Scenario

Music making and listening are a clear example of a human activity that is above all interactive and social, two big challenges for the new communication devices and applications. To date mediated music making and listening is usually a passive, non–interactive, and non-context sensitive experience. The current electronic technologies, with all their potential for interactivity and communication, have not yet been able to support and promote this essential aspect of music making and listening. This can be considered a significant degradation of the traditional live listening and music making experience, in which the public was (and still is) able to interact in many ways with performers to modify the expressive features of a music piece.

Mobile devices are commonly used for music consumption, and more often as the sole music playback device. Recent advances in networked media and in sound and music computing enable experiencing and interactively manipulating music in countless ways. Music can be reused, distributed, and shared with practically no extra effort. As a consequence, new behavioural patterns are emerging as the modern way for people to capture, share, and re-live their experiences and personal histories. The need for an end-to-end framework enabling new creative forms of interactive music experience in context-aware mobile scenarios is increasingly evident. This means that the SAME end-to-end platform will be grounded on integrated, embodied representation for improved processing of music, gesture, and context.
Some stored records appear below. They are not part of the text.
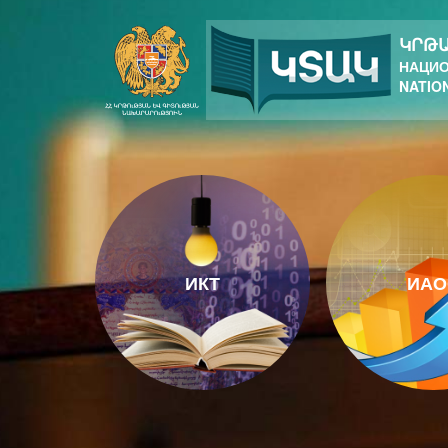
ԿՐԹԱ
НАЦИО
NATIO
ИКТ
ИАО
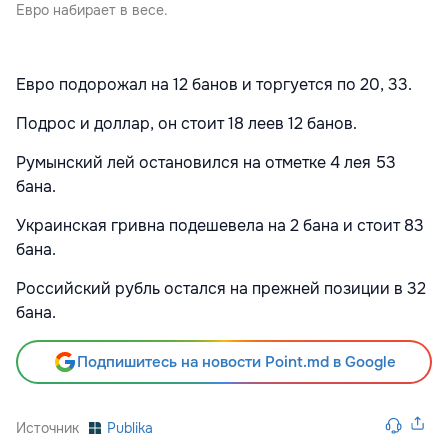
Евро набирает в весе.
Евро
подорожал на 12 банов и торгуется по 20, 33.
Подрос и доллар, он стоит 18 леев 12 банов.
Румынский лей
остановился на отметке 4 лея 53
бана.
Украинская гривна подешевела на 2 бана и стоит 83
бана.
Российский рубль
остался на прежней позиции в 32
бана.
Подпишитесь на новости Point.md в Google
Источник
Publika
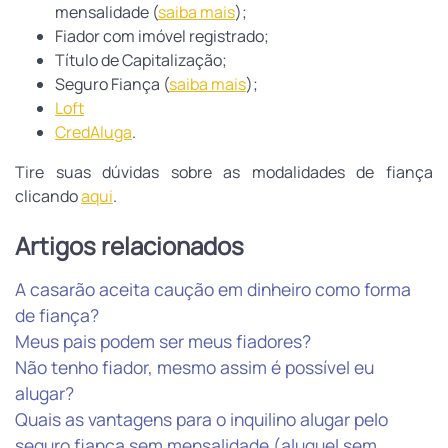
mensalidade (
saiba mais
);
Fiador com imóvel registrado;
Título de Capitalização;
Seguro Fiança (
saiba mais
);
Loft
CredAluga
.
Tire suas dúvidas sobre as modalidades de fiança 
clicando 
aqui
.
Artigos relacionados
A casarão aceita caução em dinheiro como forma
de fiança?
Meus pais podem ser meus fiadores?
Não tenho fiador, mesmo assim é possível eu
alugar?
Quais as vantagens para o inquilino alugar pelo
seguro fiança sem mensalidade (aluguel sem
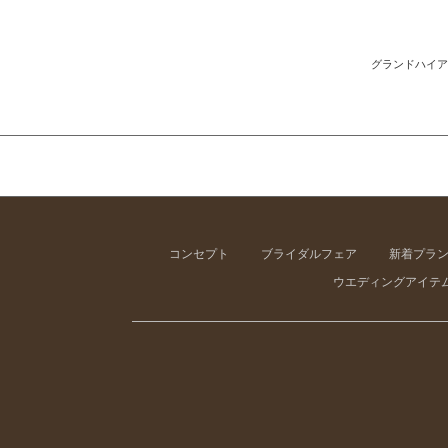
グランドハイア
コンセプト
ブライダルフェア
新着プラ
ウエディングアイテ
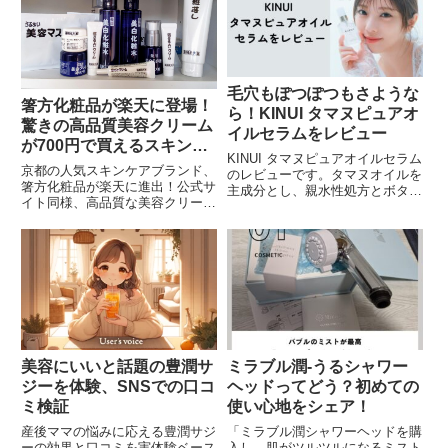
使い心地。旧製品との違いや特長
を詳しく紹介しています。ぜひ、
艶すべ肌を体験してみてくださ
い。
毛穴もぽつぽつもさような
箸方化粧品が楽天に登場！
ら！KINUI タマヌピュアオ
驚きの高品質美容クリーム
イルセラムをレビュー
が700円で買えるスキンケ
KINUI タマヌピュアオイルセラム
アシリーズ
京都の人気スキンケアブランド、
のレビューです。タマヌオイルを
箸方化粧品が楽天に進出！公式サ
主成分とし、親水性処方とボタニ
イト同様、高品質な美容クリーム
カルオイルが融合したスキンケア
や保湿成分豊富な商品をオンライ
アイテムです。肌の水分を引き寄
ンで手軽に購入できます。送料無
せ、潤いを与え、健康的な美肌を
料ラインも低くなり、さらにお得
目指します。敏感肌の方にも安心
に。今すぐチェックして、素晴ら
してお使いいただけます。
しいスキンケア体験を！
美容にいいと話題の豊潤サ
ミラブル潤-うるシャワー
ジーを体験、SNSでの口コ
ヘッドってどう？初めての
ミ検証
使い心地をシェア！
産後ママの悩みに応える豊潤サジ
「ミラブル潤シャワーヘッドを購
ーの効果と口コミを実体験ベース
入し、肌がツルツルになるミスト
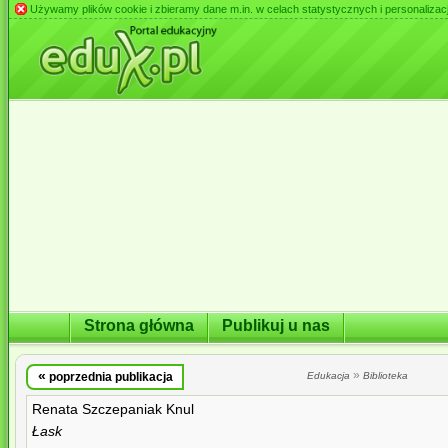
Używamy plików cookie i zbieramy dane m.in. w celach statystycznych i personalizacji 
Strona główna
Publikuj u nas
«
»
poprzednia publikacja
Edukacja
Biblioteka
Renata Szczepaniak Knul
Łask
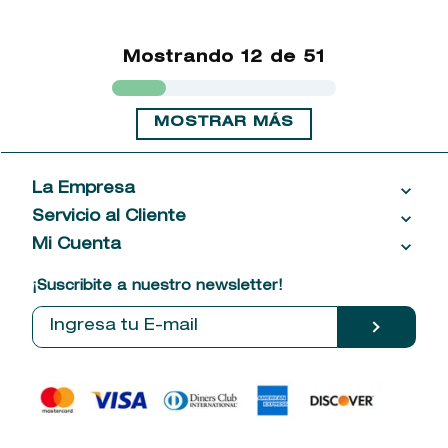
Mostrando
12 de 51
MOSTRAR MÁS
La Empresa
Servicio al Cliente
Acerca de las Fragancias
Ventas al por mayor
Mi Cuenta
Contáctanos
Política de privacidad
Centro de ayuda
Mis compras
¡Suscribite a nuestro newsletter!
Política de entrega
Términos y condiciones
Mis datos personales
Tiendas
Comprobantes electrónicos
SAME will address multi-user experiences of content in a mobile end-to-end platform, including various declinations of the active listening paradigms and pervasive music games. The project will start from a significantamount of research results, including those obtained in previous EU projects by the partners in this consortium, to face SAME core research challenges on end-to-end mobile music systems, on real-time expressive sound and music processing and rendering (including interactive control of 3D sound, real-time singing voice processing, sound morphing), on novel gestural interfaces (including emerging multimodal paradigms based on tangible acoustic interfaces investigated in the TAI-CHI EU project), on social networks and contextawareness.

The SAME project will face the research and development challenges involved in such emerging social and technological trends and needs. In other words, this project will try to answer questions like:
Which will be in the next 5 years the device corresponding to the current iPod?
What kind of potential new markets would such new devices open up?